I don’t cry. Why am I not crying? Someone I had known for 19 years, has died. She no longer exsists. She is a memory. I am already forgetting what her voice sounded like. I just sit here, holding my mom, I’m letting her cry on my shoulder. A doctor walks in the room and asks if we wanted to go say our goodbyes before they take the body. It felt like such a cold sentence. They are just going to pack her up like a piece of cargo and ship her off somewhere? I try to mentally prepare myself. I have never seen a dead body before, not like this. I’ve seen old people who passed away peacefully in their sleep, resting in a casket. Never had I seen a car crash victim, and never had I been told it was my sister. After we said our goodbyes, we just leave. What else was there to do? All of us were driven there so we had to walk to my mom’s work down the street to grab her car and tell her boss what had happened. As we are walking, I made the conscious decision to walk in between my mom and the road out of fear that she may try to jump. I hold her hand to steady her, giving her gentle reminders when there is a curb coming up. Her mind seemed like it was elsewhere.
While my mom was discussing her bereavement with her boss, I took this opportunity to make a phone call to my dad. My older three siblings had a different father than my other brother and I did.
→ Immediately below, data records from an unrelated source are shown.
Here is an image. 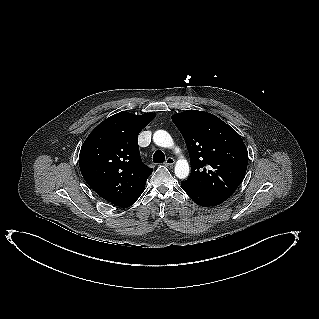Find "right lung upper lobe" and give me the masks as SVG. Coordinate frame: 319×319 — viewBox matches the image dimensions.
Instances as JSON below:
<instances>
[{"label":"right lung upper lobe","mask_w":319,"mask_h":319,"mask_svg":"<svg viewBox=\"0 0 319 319\" xmlns=\"http://www.w3.org/2000/svg\"><path fill=\"white\" fill-rule=\"evenodd\" d=\"M155 118L125 111L101 122L87 137L79 154V166L87 184L115 205L144 189L153 169L141 161L137 137Z\"/></svg>","instance_id":"right-lung-upper-lobe-1"}]
</instances>
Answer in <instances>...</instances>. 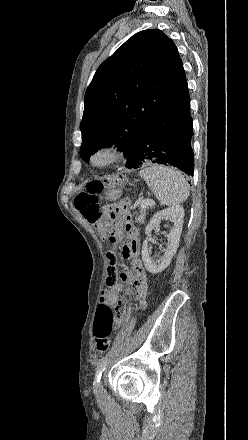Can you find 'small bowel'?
I'll return each instance as SVG.
<instances>
[{
  "instance_id": "1",
  "label": "small bowel",
  "mask_w": 248,
  "mask_h": 440,
  "mask_svg": "<svg viewBox=\"0 0 248 440\" xmlns=\"http://www.w3.org/2000/svg\"><path fill=\"white\" fill-rule=\"evenodd\" d=\"M128 204L121 205L114 219L115 233L119 238L122 232L128 236V242L122 247V256L125 259H130V270L121 273V279L132 286V293L140 301L144 303V299L148 293V279L139 258L140 255V240L137 229L134 227L130 214L127 210ZM120 266V259L118 257H111L109 264L106 266L105 284L110 288L102 292L100 302H104L115 310V319L113 328L118 329L124 319L126 312L125 301L119 296V291L122 290L120 286V277L117 275ZM127 293V291H124Z\"/></svg>"
}]
</instances>
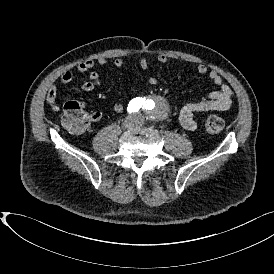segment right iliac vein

That of course did not stop my dad from being a good stepfather to my older siblings when my parents were married. It certainly did not mean that my father didn’t care for my sister.
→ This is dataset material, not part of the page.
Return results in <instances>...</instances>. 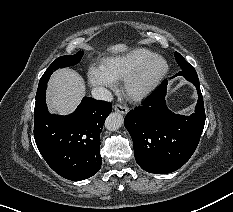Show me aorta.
Returning a JSON list of instances; mask_svg holds the SVG:
<instances>
[{"instance_id": "obj_1", "label": "aorta", "mask_w": 233, "mask_h": 212, "mask_svg": "<svg viewBox=\"0 0 233 212\" xmlns=\"http://www.w3.org/2000/svg\"><path fill=\"white\" fill-rule=\"evenodd\" d=\"M123 115L118 112L111 113L105 121V127L109 131H116L123 125Z\"/></svg>"}]
</instances>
“Hello?” my dad said half asleep. I hadn’t realized that it was late. “Hey dad, sorry to wake you.” “That’s ok sweetie, what’s wrong?” He asked, half snoring still. “Amanda was in a car accident.”
“Oh no, is she ok?” He starts to wake up.
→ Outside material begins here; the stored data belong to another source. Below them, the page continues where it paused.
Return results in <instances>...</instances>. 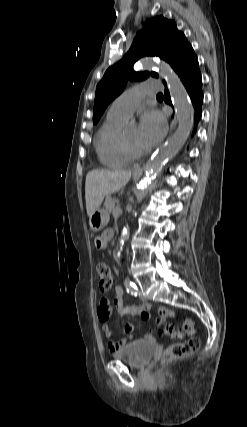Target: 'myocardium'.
Returning a JSON list of instances; mask_svg holds the SVG:
<instances>
[{"instance_id": "myocardium-1", "label": "myocardium", "mask_w": 247, "mask_h": 427, "mask_svg": "<svg viewBox=\"0 0 247 427\" xmlns=\"http://www.w3.org/2000/svg\"><path fill=\"white\" fill-rule=\"evenodd\" d=\"M121 146L124 154L127 156L129 160H137L142 158L145 154V150H135L133 149L129 143L127 142L125 135H121Z\"/></svg>"}]
</instances>
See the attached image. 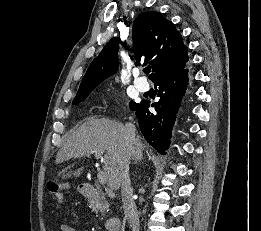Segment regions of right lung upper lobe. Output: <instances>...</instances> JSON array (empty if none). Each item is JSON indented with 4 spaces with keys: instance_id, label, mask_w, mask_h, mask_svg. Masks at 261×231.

“No.” My voice doesn’t break, I sound cold.
Silence. It had never been so loud. I can’t imagine what my father is thinking. Maybe he thinks he is still dreaming. Finally, he thinks of the only thing anyone really can say at a time like this: “I am so sorry, sweetie.” “Yeah. Me too.”
We didn’t talk much after that; I just told him I loved him and I’ll talk to him more tomorrow. My mom is ready to head home, for the first time in my life she is letting me drive home.
We get home and I’m also exhausted. I try to lay down, but my eyes won’t close. I decide to go check on my mom and see how she is doing, I don’t feel comfortable leaving her alone. Somehow, I think she knew because the next minute she comes to my bedroom door. “Please tell me it was a bad dream.” My mom begged, “Tell me I just woke up from the worst dream of my life.” I want nothing more than to be able to say that we had just shared a horrific dream. I wish I could call my sister’s phone and she would be cranky that I woke her up in the middle of the night. I wish I could go on to have a perfectly normal September 6th, like every other year. Unfortunately, the universe is not so kind. You never know what is to come. One day will be your normal, everyday Wednesday. The next will be the worst day of your life.